Poor baby! Reagan is still soooooooo sick! She has been doing a lot of moaning and groaning today. I put in a call to Reagan's pediatrician first thing this morning, called the office again this afternoon, and then never heard back from her! I'm going to be SUPER angry if she's not in the office tomorrow because of the upcoming holiday! I could have dragged Reagan up there today, but she was already miserable and I didn't want to risk her picking up something else at the doctor's office. The thing is...even if she wants to put her on antibiotics (which is unlikely because most doctors are afraid to prescribe them now)...Reagan can't take the typical medicines that most kids take because she's still on the ketogenic diet (and those meds are full of carbs)...what a mess! I hope it just passes and soon! Last night was miserable for everyone. I tried to make her comfortable...I covered her in vicks and put a vaporizer right next to her swing...but she was waking up a lot...sometimes as often as every 10-15min. I've really gotten spoiled with her sleeping so well lately. It killed me having to get up so much last night (especially since I'm feeling a little cruddy too). She's been wearing her AFOs...just not as often as she's supposed to. We've made it up to 4hrs a day (2am/2pm) but I don't have the heart to do any more right now while she's feeling so yucky. I figure she's uncomfortable enough as it is! Please keep her in your prayers...

Tuesday, July 1, 2008

Begin Vigabatrin/ SICK

Well here we are...another day...another medicine. Another chance at seizure freedom.
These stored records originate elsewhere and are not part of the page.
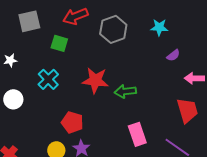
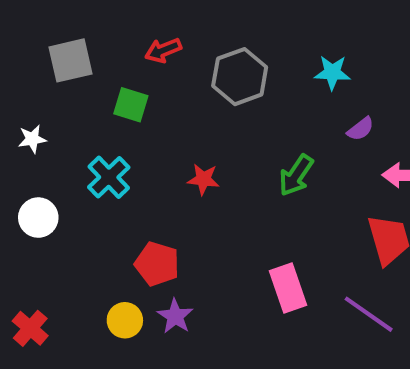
red arrow: (75, 16) -> (163, 50), size x0.7
red star: (95, 80) -> (203, 179), size x0.6
green arrow: (125, 91) -> (296, 175), moved, turned -50

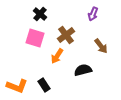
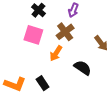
purple arrow: (93, 14) -> (73, 10), moved
black semicircle: (83, 70) -> (83, 68), turned 48

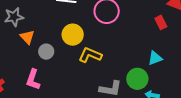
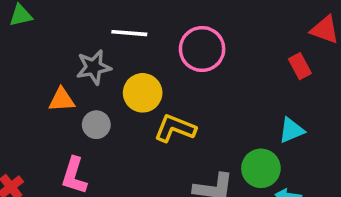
gray star: (14, 17) -> (94, 67), moved
orange triangle: (27, 37) -> (62, 100), turned -49

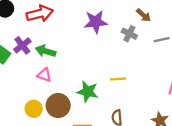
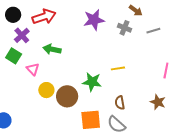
purple cross: (22, 45) -> (22, 35), moved
pink triangle: (44, 75) -> (33, 69), moved, turned 32
yellow circle: (34, 109) -> (46, 90), moved

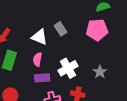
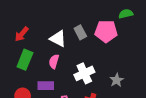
pink pentagon: (97, 30) -> (106, 31), moved
purple rectangle: (42, 78) -> (46, 86), moved

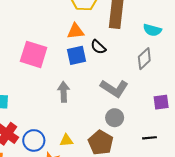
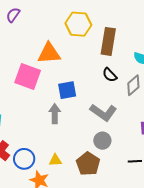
orange triangle: (76, 31) -> (49, 53), moved, size x1.4
black semicircle: (98, 47) -> (110, 75), moved
blue square: (76, 55) -> (67, 90), moved

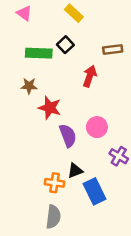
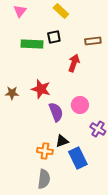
pink triangle: (24, 13) -> (20, 11), turned 32
black square: (65, 45) -> (54, 37), turned 32
brown star: (29, 86) -> (12, 93), moved

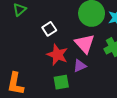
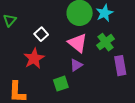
red star: (57, 55) -> (34, 58), moved, turned 30

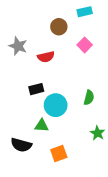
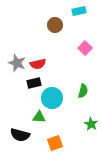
pink square: (85, 45) -> (85, 48), moved
gray star: (18, 46) -> (17, 63), moved
red semicircle: (46, 57) -> (38, 64), moved

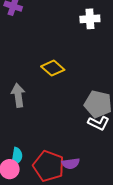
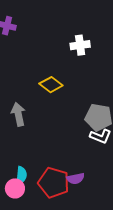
white cross: (90, 19) -> (80, 45), moved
Today we started Reagan on Vigabatrin (and decreased the diet down to a 2:1 ratio). We have the pills, so I'm crushing them and trying to dissolve them in some "juice" and then giving it to her in a dropper. She doesn't like it but she takes it reluctantly. I doubt this is the best way to do it, but it will have to do for now. I'm afraid to just add it to her bottle because how can I really tell if she gets it all? Even the way I'm doing it now some always sticks to the cup that I dissolve it in...I guess you just can't win. And to top it all off...she's sick. Yes, definitely sick. I actually can't remember the last time she was this sick. All day she's just continued to go further downhill. The poor thing, you can just tell she feels absolutely miserable. She can't breathe! Her nose is all stopped up and runny. She's running a low grade fever. Occasionally she'll let out a sad little cough or sneeze. I feel so bad for her. We went to therapy today and she cooperated but her heart wasn't in it and she was just SO floppy and tired. I think we'll probably take tomorrow off and just stay home and try to get her feeling better. Please keep it in your prayers that she'll get over this illness quickly and that we'll see some improvement seizurewise with this new course of treatment.